Not surprisingly, this has led to the installation of growing numbers of kiosks based on iPods and tablet computers. Whilst the user experience is better, there is simply not enough real-estate on the screen to deliver the impact and multi-user potential required for most kiosk applications. Increasingly, the answer is to combine the familiar lightness and precision of capacitive multi-touch technology used on smart phones and tablets, with full-size screens offering full HD clarity and vibrancy.
Projected Capacitive Touch
The key to enabling feather-light, precise and responsive multi-touch lies in the type of touch-screen technology used. Projected Capacitive Touch (PCT) is fast becoming the technology of choice.
Why? Because it's responsive and lag-free, unaffected by ambient light, does not degrade image quality or shift images relative to the touch point, and enables frameless display designs.
This method uses two sensor layers with conductive strips. The isolated strips serve as transmitting and receiving units and when a finger is placed at the intersection of two strips the exact position can be determined by a charge surplus. Solutions based on mutual capacitance can provide capability for up to 20-finger multi-touch input with less than 10ms multi-touch response time for all 20 fingers. This allows multi-user and multi-tasking capabilities and ensures precise, accurate touch for detailed applications that are speed sensitive.

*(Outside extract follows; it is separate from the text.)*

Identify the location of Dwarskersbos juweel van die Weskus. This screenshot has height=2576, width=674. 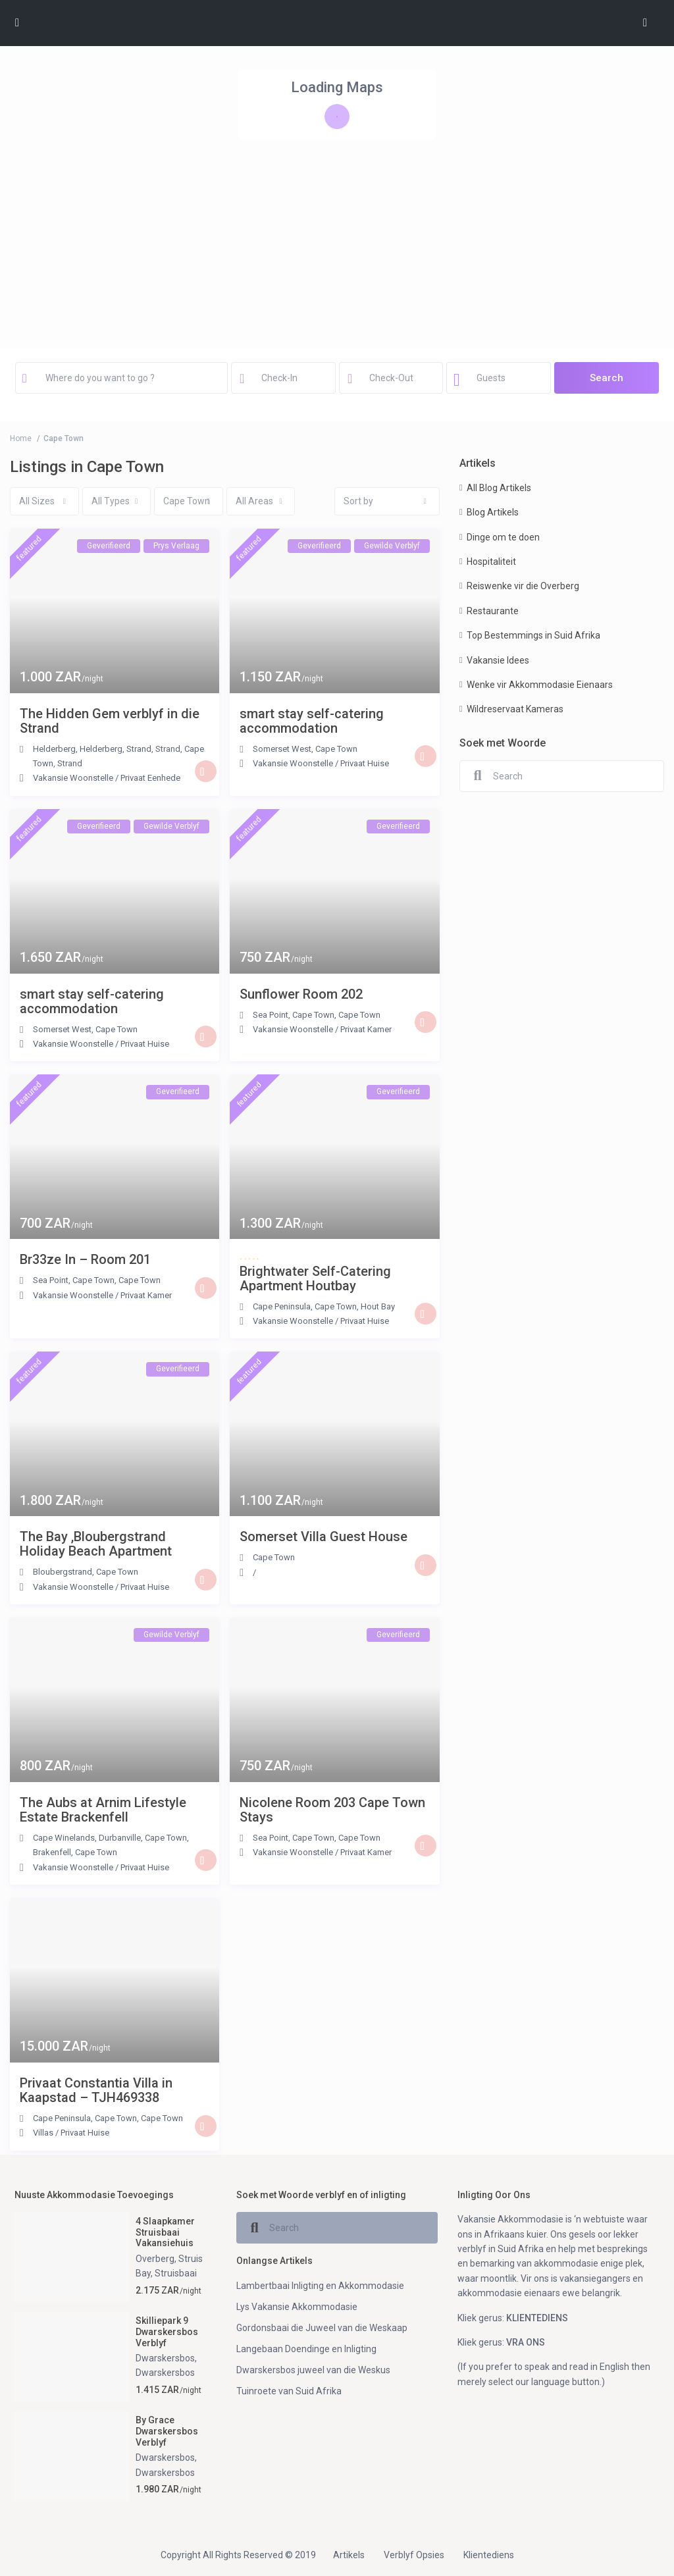 (313, 2370).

Furthermore, unlike alternative infrared-based systems, capacitive systems are completely insensitive to daylight, making them suitable for use outdoors or in very bright environments.
Image Quality
A key advantage compared with optical touch methods based on back projection is that capacitive screens do not impair the image quality of the underlying display. Since capacitive touch screens can be placed in minimal separation from the display, there is no offset between the image information and the touch point. Furthermore, frameless designs are possible, because no sensors are attached to the edge of the display. Integrating the latest multi-core CPUs and graphics processors ensures a rich user experience.
Interacting In-Store
These are major benefits for in-store applications, especially for point-of-sale and point of information. For example, the ability to detect two or more points of contact simultaneously enables multiple users to operate simultaneously and independently. This is especially useful where a sales consultant is able to sit down with the customer and work directly together to explore options and alternatives. Examples could include explaining financial products or working through the options for a fitted kitchen, bathroom or bedroom design.

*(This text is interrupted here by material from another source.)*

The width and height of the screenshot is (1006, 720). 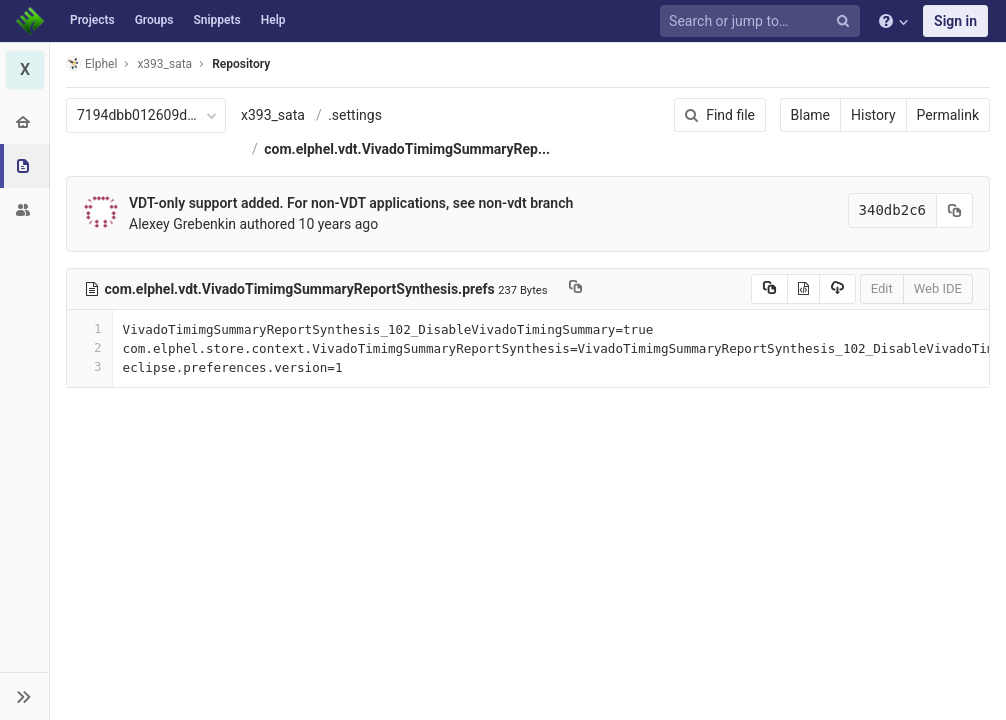 I want to click on History, so click(x=873, y=115).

New interfaces have been developed with true multi-touch technology to guide POS customers through complex options in mobile phone stores. The user interacts with the touch-screen to explore the features and benefits of alternative handsets, and then compare the available tariffs according to individual requirements. Images can be zoomed, rotated and dragged side-by-side. Dragging and dropping screen elements onto each other provides a direct and highly visual comparison.
Adding intelligent cameras allows the kiosk to recognise the prospective customer's age and gender, enabling specific audience needs to be addressed. In clothing stores, items can be added to an image of the customer themselves, virtually trying on outfits, colour combinations and accessories in-store. Also, touch activity can be used to create product and production statistics. For example, if a consumer touches a certain dress on the screen, the retailer can easily accumulate all this data and react on consumer taste.
Home e-commerce rarely offers such possibilities. The interactivity of in-store e-commerce systems delivers much more focused advertising – for a specific age, a specific gender and maybe for a specific season. Full HD content and appealing visualisation can activate emotions and bring the retailer increased sales success. Today's big multi-touch screens open up a huge range of opportunities for e-commerce in-store.